Autre innovation du film : toute narration chronologique a disparu au profit d’une temporalité multidimensionnelle : regarde t-on le début, le milieu, la fin de l’histoire? Plutôt les trois en même temps! Dans son étude de 21 grammes, James Romney suggère que le spectateur est omniscient à l’image de Dieu ; il est face à un film puzzle dont il doit résoudre l’énigme pour insuffler du sens à ce qu’il voit.
21 grammes d’Alejandro Gonzalez Iñárritu
Tout ceci pour souligner les correspondances entre les personnages et leur destinée, et surtout leur interconnection. Cette marque de fabrique d’ Iñárritu culmine dans Babel, où le montage parallèle permet une superbe imbrication des intrigues (grâce à l’effet papillon), des langues et des cultures (comme Cloud Atlas mais en mieux!).

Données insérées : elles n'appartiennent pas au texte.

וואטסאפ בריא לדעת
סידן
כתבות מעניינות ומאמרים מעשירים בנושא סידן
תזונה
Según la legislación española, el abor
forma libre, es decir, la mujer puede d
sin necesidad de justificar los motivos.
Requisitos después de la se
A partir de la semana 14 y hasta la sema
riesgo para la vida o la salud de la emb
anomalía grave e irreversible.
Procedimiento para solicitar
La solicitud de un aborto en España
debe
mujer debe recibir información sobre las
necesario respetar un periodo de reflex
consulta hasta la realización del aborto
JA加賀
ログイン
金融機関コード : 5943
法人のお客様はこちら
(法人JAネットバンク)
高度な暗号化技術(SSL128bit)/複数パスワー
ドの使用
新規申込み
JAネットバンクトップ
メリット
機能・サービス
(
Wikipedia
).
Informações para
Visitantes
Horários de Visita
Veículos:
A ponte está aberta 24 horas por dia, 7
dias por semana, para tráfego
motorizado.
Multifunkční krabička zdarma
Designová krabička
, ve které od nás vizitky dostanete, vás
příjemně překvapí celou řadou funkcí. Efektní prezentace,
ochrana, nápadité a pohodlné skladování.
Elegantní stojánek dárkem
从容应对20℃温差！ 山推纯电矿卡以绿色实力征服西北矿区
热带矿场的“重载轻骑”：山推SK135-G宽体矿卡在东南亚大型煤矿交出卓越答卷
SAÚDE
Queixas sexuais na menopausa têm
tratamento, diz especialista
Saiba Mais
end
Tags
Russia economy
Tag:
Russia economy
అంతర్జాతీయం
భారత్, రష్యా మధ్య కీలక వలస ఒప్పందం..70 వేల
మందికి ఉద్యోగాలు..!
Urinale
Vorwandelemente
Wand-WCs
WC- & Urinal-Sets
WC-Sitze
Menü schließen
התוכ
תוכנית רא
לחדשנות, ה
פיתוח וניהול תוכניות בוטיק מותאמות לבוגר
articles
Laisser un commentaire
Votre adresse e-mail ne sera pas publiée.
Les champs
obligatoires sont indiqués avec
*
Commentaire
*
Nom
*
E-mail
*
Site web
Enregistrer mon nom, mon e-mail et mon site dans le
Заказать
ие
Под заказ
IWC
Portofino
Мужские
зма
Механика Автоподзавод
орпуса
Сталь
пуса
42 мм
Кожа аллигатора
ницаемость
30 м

C’est là que réside la pensée d’ Iñárritu: montrer comment les destins sont liés, sans que le moindre protagoniste n’en ait conscience. C’est le déchirement de nos vies humaines, connectées mais pour toujours désarticulées. Ainsi, si nous avons bien le sentiment d’être les acteurs de notre histoire (individuelle ou collective), nous n’avons pas toujours l’impression d’en être les auteurs, d’en maîtriser le cours.
Le pilier de l’oeuvre d’ Iñárritu est au fond le problème de la contingence. En effet, le sentiment de notre propre historicité peut nous donner le vertige lorsque nous arrivons à l’idée que tout ce qui nous définit pourrait être, au fond, contingent (c’est-à-dire non nécessaire, lié aux circonstances), et par conséquent absurde, sans raison. C’est pourquoi, pour Iñárritu, «Personne n’est bon ou mauvais. Nous flottons simplement dans un immense univers, ballottés au fil des circonstances».
Biutiful d’Alejandro Gonzalez Iñárritu
Si Biutiful à l’opposé se concentre linéairement sur les derniers jours d’Uxbal – rôle magistral sur mesure pour Javier Bardem, c’est pour, paradoxalement, mieux réaliser un «hymne à la vie» ; Biutiful est un portrait sublime, une oeuvre complète et – allons y – parfaite.
Quant à Birdman, c’est l’acmé de l’expérimentation, avec son illusion d’une seule séquence – une performance magistrale étant donné qu’il n’y a eu que 16 coupes dans tout le film ! Dès lors qu’ «on vit nos vies sans montage» selon Iñárritu (qui compare son expérience à celle d’un écrivain faisant fi de toute ponctuation), il s’agissait de montrer d’une traite la «réalité-prison» de Riggan Thomson, acteur déchu aliéné par son rôle de super-héros.
En résumé, s’ils sont moins tortueux que Lynch, moins spectaculaires que Nolan et moins tonitruants que Tarantino, les films d’Iñárritu demeurent des chefs d’oeuvre époustouflants de sincérité ; ils sont le miroir de nos contradictions, de nos souffrances et de nos échecs, mais aussi et surtout de nos moments de grâce…des diamants bruts en somme.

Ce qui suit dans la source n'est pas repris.